| Input records |
========================================
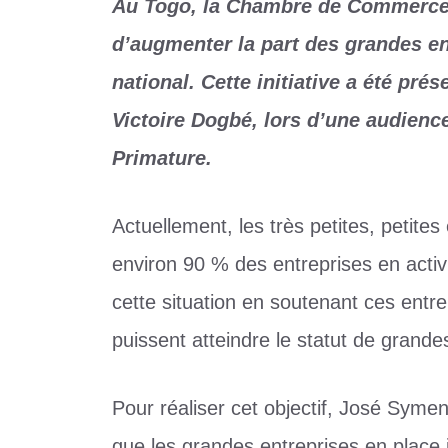
Au Togo, la Chambre de Commerce e
d’augmenter la part des grandes e
national. Cette initiative a été pr
Victoire Dogbé, lors d’une audience 
Primature.
Actuellement, les très petites, petit
environ 90 % des entreprises en activ
cette situation en soutenant ces entre
puissent atteindre le statut de grande
Pour réaliser cet objectif, José Syme
que les grandes entreprises en place j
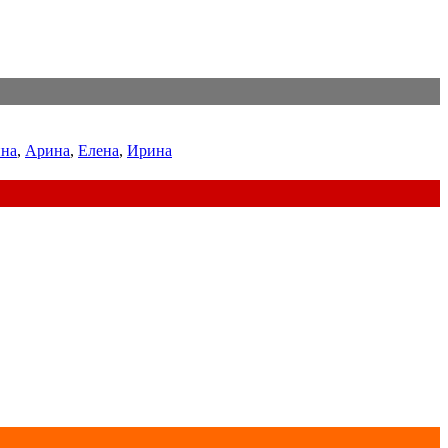
на
,
Арина
,
Елена
,
Ирина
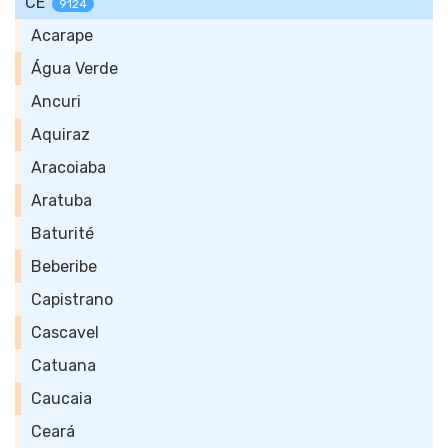
CE
9124
Acarape
Água Verde
Ancuri
Aquiraz
Aracoiaba
Aratuba
Baturité
Beberibe
Capistrano
Cascavel
Catuana
Caucaia
Ceará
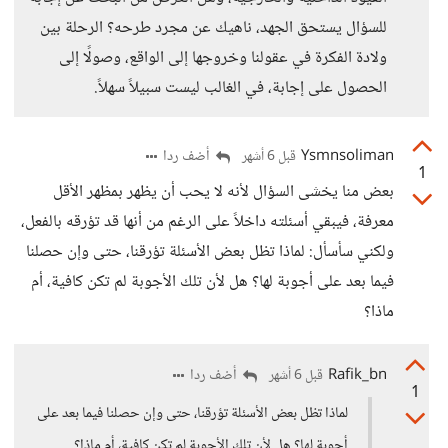
للسؤال يستحق الجهد، ناهيك عن مجرد طرحه؟ الرحلة بين
ولادة الفكرة في عقولنا وخروجها إلى الواقع، وصولًا إلى
الحصول على إجابة، في الغالب ليست سبيلاً سهلاً.
Ysmnsoliman
أضف ردا
قبل 6 أشهر
1
بعض منا يخشى السؤال لأنه لا يحب أن يظهر بمظهر الأقل
معرفة، فيبقي أسئلته داخلاً على الرغم من أنها قد تؤرقه بالفعل،
ولكني سأسأل: لماذا تظل بعض الأسئلة تؤرقنا، حتى وإن حصلنا
فيما بعد على أجوبة لها؟ هل لأن تلك الأجوبة لم تكن كافية، أم
ماذا؟
Rafik_bn
أضف ردا
قبل 6 أشهر
1
لماذا تظل بعض الأسئلة تؤرقنا، حتى وإن حصلنا فيما بعد على
أجوبة لها؟ هل لأن تلك الأجوبة لم تكن كافية، أم ماذا؟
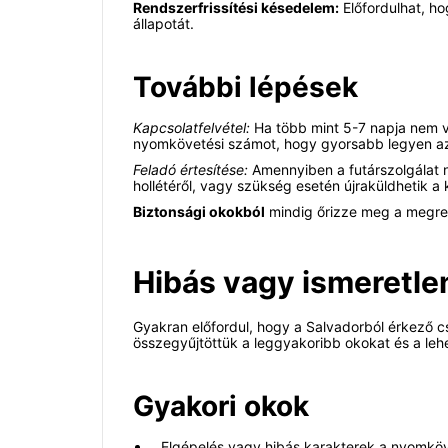
Rendszerfrissítési késedelem:
Előfordulhat, ho
állapotát.
További lépések
Kapcsolatfelvétel:
Ha több mint 5-7 napja nem vál
nyomkövetési számot, hogy gyorsabb legyen az
Feladó értesítése:
Amennyiben a futárszolgálat n
hollétéről, vagy szükség esetén újraküldhetik a
Biztonsági okokból
mindig őrizze meg a megr
Hibás vagy ismeretle
Gyakran előfordul, hogy a Salvadorból érkező
összegyűjtöttük a leggyakoribb okokat és a le
Gyakori okok
Elgépelés vagy hibás karakterek a nyomk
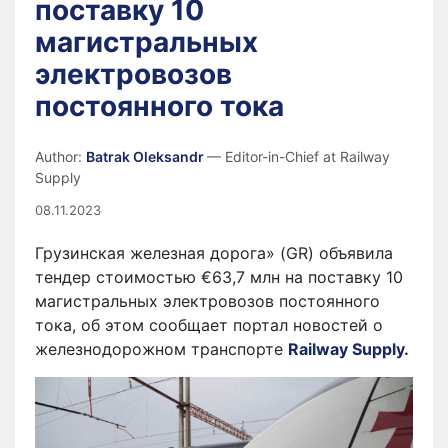
поставку 10
магистральных
электровозов
постоянного тока
Author:
Batrak Oleksandr
— Editor-in-Chief at Railway
Supply
08.11.2023
Грузинская железная дорога» (GR) объявила
тендер стоимостью €63,7 млн на поставку 10
магистральных электровозов постоянного
тока, об этом сообщает портал новостей о
железнодорожном транспорте
Railway Supply
.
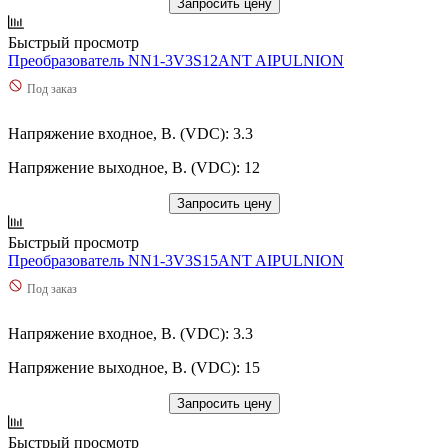
Запросить цену
Быстрый просмотр
Преобразователь NN1-3V3S12ANT AIPULNION
Под заказ
Напряжение входное, В. (VDC): 3.3
Напряжение выходное, В. (VDC): 12
Запросить цену
Быстрый просмотр
Преобразователь NN1-3V3S15ANT AIPULNION
Под заказ
Напряжение входное, В. (VDC): 3.3
Напряжение выходное, В. (VDC): 15
Запросить цену
Быстрый просмотр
========================================
| What you should do |
Please print the entries shown above again, exactly, and skip the pictures.

| Your solution |
Au Togo, la Chambre de Commerce e
d’augmenter la part des grandes e
national. Cette initiative a été pr
Victoire Dogbé, lors d’une audience 
Primature.
Actuellement, les très petites, petit
environ 90 % des entreprises en activ
cette situation en soutenant ces entre
puissent atteindre le statut de grande
Pour réaliser cet objectif, José Syme
que les grandes entreprises en place j
на
,
Арина
,
Елена
,
Ирина
CE
9124
Acarape
Água Verde
Ancuri
Aquiraz
Aracoiaba
Aratuba
Baturité
Beberibe
Capistrano
Cascavel
Catuana
Caucaia
Ceará
للسؤال يستحق الجهد، ناهيك عن مجرد طرحه؟ الرحلة بين
ولادة الفكرة في عقولنا وخروجها إلى الواقع، وصولًا إلى
الحصول على إجابة، في الغالب ليست سبيلاً سهلاً.
Ysmnsoliman
أضف ردا
قبل 6 أشهر
1
بعض منا يخشى السؤال لأنه لا يحب أن يظهر بمظهر الأقل
معرفة، فيبقي أسئلته داخلاً على الرغم من أنها قد تؤرقه بالفعل،
ولكني سأسأل: لماذا تظل بعض الأسئلة تؤرقنا، حتى وإن حصلنا
فيما بعد على أجوبة لها؟ هل لأن تلك الأجوبة لم تكن كافية، أم
ماذا؟
Rafik_bn
أضف ردا
قبل 6 أشهر
1
لماذا تظل بعض الأسئلة تؤرقنا، حتى وإن حصلنا فيما بعد على
أجوبة لها؟ هل لأن تلك الأجوبة لم تكن كافية، أم ماذا؟
Rendszerfrissítési késedelem:
Előfordulhat, ho
állapotát.
További lépések
Kapcsolatfelvétel:
Ha több mint 5-7 napja nem vál
nyomkövetési számot, hogy gyorsabb legyen az
Feladó értesítése:
Amennyiben a futárszolgálat n
hollétéről, vagy szükség esetén újraküldhetik a
Biztonsági okokból
mindig őrizze meg a megr
Hibás vagy ismeretle
Gyakran előfordul, hogy a Salvadorból érkező
összegyűjtöttük a leggyakoribb okokat és a le
Gyakori okok
Elgépelés vagy hibás karakterek a nyomk
поставку 10
магистральных
электровозов
постоянного тока
Author:
Batrak Oleksandr
— Editor-in-Chief at Railway
Supply
08.11.2023
Грузинская железная дорога» (GR) объявила
тендер стоимостью €63,7 млн на поставку 10
магистральных электровозов постоянного
тока, об этом сообщает портал новостей о
железнодорожном транспорте
Railway Supply
.
Запросить цену
Быстрый просмотр
Преобразователь NN1-3V3S12ANT AIPULNION
Под заказ
Напряжение входное, В. (VDC): 3.3
Напряжение выходное, В. (VDC): 12
Запросить цену
Быстрый просмотр
Преобразователь NN1-3V3S15ANT AIPULNION
Под заказ
Напряжение входное, В. (VDC): 3.3
Напряжение выходное, В. (VDC): 15
Запросить цену
Быстрый просмотр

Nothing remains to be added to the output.